У памятника Пушкину он остановился - внизу, у постамента, лежали цветы! Что-то дрогнуло в душе Володьки... В военной, полуголодной, измученной непосильным трудом Москве, в Москве, около которой всего в двухстах километрах стоит враг, кто-то не на лишние деньги (таковых у москвичей не было), а может на последние, покупает на рынке безумно дорогие цветы, чтоб положить их к подножию первого поэта России. Не пайку хлеба, не кусок мяса или масла, чтобы поддержать свое оголодалое на карточном пайке тело, которые можно купить на эти деньги, а цветы... Это взволновало Володьку, он хмыкнул носом и полез за папиросами.
На бульваре было мало народу и почти не было детей. Кстати, этим тоже отличалась теперешняя Москва от довоенной. Но из немногочисленных прохожих, в большинстве военных, не было ни одного, кто бы не остановился перед памятником, не пробежался глазами по знакомым с детства строкам, не обратил внимания на цветы.

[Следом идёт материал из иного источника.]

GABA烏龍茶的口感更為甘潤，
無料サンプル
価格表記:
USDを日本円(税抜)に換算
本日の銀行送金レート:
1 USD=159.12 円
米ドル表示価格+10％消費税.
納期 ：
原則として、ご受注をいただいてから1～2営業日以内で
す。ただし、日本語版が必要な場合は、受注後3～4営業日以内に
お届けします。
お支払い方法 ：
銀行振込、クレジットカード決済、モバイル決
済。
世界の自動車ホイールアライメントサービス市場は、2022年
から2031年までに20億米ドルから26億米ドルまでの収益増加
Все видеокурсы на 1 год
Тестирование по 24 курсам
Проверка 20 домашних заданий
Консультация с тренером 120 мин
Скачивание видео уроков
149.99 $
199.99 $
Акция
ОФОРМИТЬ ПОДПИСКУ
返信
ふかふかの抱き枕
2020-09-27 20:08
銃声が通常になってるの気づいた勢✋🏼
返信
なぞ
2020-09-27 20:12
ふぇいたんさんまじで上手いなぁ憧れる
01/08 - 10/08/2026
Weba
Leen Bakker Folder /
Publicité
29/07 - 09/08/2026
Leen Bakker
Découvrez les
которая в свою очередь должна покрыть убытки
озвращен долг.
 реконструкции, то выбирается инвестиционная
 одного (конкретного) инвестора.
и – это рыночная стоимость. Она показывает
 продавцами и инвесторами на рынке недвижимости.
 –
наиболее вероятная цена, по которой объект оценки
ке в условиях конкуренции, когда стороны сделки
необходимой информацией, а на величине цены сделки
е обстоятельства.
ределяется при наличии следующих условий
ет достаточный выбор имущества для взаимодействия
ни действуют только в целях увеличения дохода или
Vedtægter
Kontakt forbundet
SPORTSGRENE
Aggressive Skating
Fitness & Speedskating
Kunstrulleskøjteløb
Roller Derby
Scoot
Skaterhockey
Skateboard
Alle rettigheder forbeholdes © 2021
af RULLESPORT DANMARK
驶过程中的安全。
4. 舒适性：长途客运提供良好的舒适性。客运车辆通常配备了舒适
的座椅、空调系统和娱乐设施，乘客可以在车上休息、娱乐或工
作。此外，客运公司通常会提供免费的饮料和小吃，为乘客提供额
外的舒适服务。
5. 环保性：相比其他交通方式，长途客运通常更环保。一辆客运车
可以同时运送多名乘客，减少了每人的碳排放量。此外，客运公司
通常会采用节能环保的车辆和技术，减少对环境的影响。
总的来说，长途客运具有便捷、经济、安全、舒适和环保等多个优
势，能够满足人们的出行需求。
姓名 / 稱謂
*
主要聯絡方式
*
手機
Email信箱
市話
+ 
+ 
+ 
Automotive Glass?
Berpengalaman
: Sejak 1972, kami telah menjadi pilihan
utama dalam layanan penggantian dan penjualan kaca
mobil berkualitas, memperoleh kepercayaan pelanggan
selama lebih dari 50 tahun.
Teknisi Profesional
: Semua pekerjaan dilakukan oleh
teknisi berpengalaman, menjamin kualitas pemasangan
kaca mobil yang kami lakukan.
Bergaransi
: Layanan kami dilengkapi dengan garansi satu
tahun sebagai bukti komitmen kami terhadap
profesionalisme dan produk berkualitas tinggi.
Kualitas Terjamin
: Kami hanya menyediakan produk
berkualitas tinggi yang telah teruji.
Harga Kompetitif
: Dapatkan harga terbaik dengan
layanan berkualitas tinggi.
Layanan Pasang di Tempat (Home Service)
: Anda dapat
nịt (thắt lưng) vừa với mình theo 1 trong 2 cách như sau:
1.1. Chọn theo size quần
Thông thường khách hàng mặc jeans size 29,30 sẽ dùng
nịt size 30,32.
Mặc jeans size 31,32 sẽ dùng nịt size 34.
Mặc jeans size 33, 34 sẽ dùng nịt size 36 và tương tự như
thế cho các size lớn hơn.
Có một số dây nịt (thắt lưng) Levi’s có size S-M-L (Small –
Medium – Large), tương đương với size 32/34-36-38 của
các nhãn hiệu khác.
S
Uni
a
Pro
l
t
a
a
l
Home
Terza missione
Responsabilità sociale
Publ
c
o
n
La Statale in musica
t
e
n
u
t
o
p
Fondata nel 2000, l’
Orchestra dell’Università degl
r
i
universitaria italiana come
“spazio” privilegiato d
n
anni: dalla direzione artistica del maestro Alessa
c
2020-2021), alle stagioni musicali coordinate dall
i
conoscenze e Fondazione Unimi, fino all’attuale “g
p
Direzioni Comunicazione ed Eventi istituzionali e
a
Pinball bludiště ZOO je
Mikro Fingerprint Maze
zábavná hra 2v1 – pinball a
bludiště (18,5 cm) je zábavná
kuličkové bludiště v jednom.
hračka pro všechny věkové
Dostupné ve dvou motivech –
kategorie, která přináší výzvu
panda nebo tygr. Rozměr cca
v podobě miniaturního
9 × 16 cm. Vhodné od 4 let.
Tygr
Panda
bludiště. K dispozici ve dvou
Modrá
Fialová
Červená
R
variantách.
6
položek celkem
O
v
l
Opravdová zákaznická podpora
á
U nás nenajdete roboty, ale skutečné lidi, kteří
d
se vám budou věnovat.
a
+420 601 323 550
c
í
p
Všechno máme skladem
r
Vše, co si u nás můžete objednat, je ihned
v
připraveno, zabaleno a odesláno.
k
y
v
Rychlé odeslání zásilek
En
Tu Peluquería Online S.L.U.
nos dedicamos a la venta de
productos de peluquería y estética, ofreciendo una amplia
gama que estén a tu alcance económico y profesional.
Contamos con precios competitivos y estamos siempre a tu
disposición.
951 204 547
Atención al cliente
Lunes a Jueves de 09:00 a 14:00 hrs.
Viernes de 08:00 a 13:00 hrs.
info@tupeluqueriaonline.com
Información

Володька присел на скамейку. Спешить ему было некуда, и он сидел, попыхивая папироской, пригреваемый ярким июньским солнцем, и наблюдал. И опять, в который уже раз, ему показался чудом тот прорыв его из одного пространства в другое - из кровавого пятака передовой в тишину Тверского бульвара... Он задумался, а когда поднял голову, то увидел подходившую к памятнику чистенькую, сухонькую арбатскую старушку в старомодной шляпке из соломки, в стареньких лайковых перчатках, в туфлях на невообразимо высоких каблуках. Ей было, видимо, трудно и неудобно ходить, так как она очень неуверенно и осторожно переступала своими тонкими, высохшими ногами. Она остановилась около Пушкина, вынула из сумки один-единственный цветок и, что-то шепча бледными губами, положила его к подножию памятника.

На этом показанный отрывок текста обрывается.